Skip to content

Kolmogorov Complexity Analysis

Overview

KolmogorovAnalyzer approximates Kolmogorov complexity using zlib compression to verify that the CLM token string preserves the structural information density of the original transcript. It is the first of three quality gate checks and carries a 25% weight in the final retention score.

Core insight: K(x) ≈ len(zlib.compress(x))

If two strings encode the same information, compressing them to their theoretical minimum should yield similar sizes. The CLM token string is expected to be simpler and shorter than the original — that is the point of compression — but it should not collapse to near-zero complexity, which would indicate that meaning was discarded rather than restructured.


Theory

Kolmogorov Complexity

Kolmogorov complexity K(x) is the length of the shortest program that produces string x. It is uncomputable in general, but zlib at maximum compression level (level=9) provides a practical approximation:

K(x) ≈ len(zlib.compress(x, level=9))

Two metrics are derived from this approximation:

complexity_ratio

complexity_ratio = zlib_size(compressed) / zlib_size(original)

Measures how much smaller the token string's compressed form is relative to the original's compressed form. A ratio well below 1.0 is expected and healthy — CLM removes redundancy. A ratio above the threshold suggests the token string is unexpectedly close to the original in raw information content, which may indicate encoding failure.

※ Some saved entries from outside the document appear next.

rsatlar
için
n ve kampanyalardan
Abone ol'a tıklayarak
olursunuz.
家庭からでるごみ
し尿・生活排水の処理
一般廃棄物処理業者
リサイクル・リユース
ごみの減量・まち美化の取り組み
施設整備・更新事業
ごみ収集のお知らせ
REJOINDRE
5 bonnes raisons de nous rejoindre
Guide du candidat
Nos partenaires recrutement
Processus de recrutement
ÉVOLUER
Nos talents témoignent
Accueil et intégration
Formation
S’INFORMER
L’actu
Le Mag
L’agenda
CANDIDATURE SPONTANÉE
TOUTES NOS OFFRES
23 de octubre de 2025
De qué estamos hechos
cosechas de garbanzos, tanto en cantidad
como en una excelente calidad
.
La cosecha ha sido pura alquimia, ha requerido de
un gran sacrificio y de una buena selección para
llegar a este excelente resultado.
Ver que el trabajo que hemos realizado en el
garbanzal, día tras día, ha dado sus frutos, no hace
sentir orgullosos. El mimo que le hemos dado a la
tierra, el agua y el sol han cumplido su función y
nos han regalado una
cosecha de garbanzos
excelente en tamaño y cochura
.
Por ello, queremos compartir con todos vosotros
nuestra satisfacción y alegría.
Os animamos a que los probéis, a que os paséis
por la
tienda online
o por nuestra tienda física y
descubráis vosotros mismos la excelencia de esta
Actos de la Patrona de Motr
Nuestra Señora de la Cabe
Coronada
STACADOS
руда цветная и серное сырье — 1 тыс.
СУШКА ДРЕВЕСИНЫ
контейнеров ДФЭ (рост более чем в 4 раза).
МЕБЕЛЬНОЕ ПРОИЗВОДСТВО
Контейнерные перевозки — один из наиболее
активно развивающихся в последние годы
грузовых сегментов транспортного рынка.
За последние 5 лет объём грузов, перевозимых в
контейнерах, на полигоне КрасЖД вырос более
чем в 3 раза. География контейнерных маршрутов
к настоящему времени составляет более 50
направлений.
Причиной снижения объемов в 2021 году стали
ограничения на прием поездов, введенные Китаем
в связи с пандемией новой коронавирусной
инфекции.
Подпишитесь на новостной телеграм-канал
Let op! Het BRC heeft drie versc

Pass condition: complexity_ratio ≤ 0.85

information_efficiency

information_efficiency = (zlib_bytes / raw_bytes) for compressed
                       ÷ (zlib_bytes / raw_bytes) for original

Measures bits of zlib content per raw character — higher means more information-dense. CLM tokens are designed to pack more meaning per character than natural language, so the compressed output should score higher on this metric than the original.

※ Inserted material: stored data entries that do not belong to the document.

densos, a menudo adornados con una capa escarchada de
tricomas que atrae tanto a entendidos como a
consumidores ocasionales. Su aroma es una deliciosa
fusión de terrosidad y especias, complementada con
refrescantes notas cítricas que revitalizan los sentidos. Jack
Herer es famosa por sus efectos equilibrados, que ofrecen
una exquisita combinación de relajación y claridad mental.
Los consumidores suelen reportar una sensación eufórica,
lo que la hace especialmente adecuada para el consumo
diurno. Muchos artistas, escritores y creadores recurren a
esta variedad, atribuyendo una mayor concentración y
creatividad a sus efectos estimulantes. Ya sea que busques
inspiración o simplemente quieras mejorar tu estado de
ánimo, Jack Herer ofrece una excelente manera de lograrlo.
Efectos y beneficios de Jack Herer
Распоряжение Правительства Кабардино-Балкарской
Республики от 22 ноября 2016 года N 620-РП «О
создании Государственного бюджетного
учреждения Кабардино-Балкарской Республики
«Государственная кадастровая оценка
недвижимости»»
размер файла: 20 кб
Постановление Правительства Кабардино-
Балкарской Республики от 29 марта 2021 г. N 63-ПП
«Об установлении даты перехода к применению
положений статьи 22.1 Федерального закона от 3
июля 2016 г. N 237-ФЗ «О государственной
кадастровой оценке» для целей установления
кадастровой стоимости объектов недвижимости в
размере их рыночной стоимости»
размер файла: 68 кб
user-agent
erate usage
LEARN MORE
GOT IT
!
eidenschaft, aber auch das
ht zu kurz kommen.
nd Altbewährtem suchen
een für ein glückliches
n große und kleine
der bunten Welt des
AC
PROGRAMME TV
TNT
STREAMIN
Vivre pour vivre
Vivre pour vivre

Higher is better. A value above 1.0 means each character in the token string carries more compressed information than each character in the original.


KolmogorovModel

class KolmogorovModel(BaseModel):
    original_bytes: int          # Raw byte size of original
    compressed_bytes: int        # zlib size of CLM token string
    clm_bytes: int               # zlib size of CLM token string (same as compressed_bytes)
    original_zlib_bytes: int     # zlib size of original
    clm_zlib_bytes: int          # zlib size of CLM token string
    complexity_ratio: float      # clm_zlib / original_zlib
    information_efficiency: float  # density ratio (compressed / original)
    passed: bool                 # True if complexity_ratio ≤ 0.85

Thresholds

Metric Threshold Meaning
complexity_ratio ≤ 0.85 CLM output is meaningfully simpler than source
information_efficiency No threshold Informational only — higher is better

The threshold is intentionally lenient. Structurally simpler output is the expected and desired outcome. The check exists to catch pathological cases where the token string has collapsed to near-random content or near-empty output.


Standalone Usage

from clm_core import KolmogorovAnalyzer

analyzer = KolmogorovAnalyzer()
result = analyzer.analyze(original_text, compressed_token_string)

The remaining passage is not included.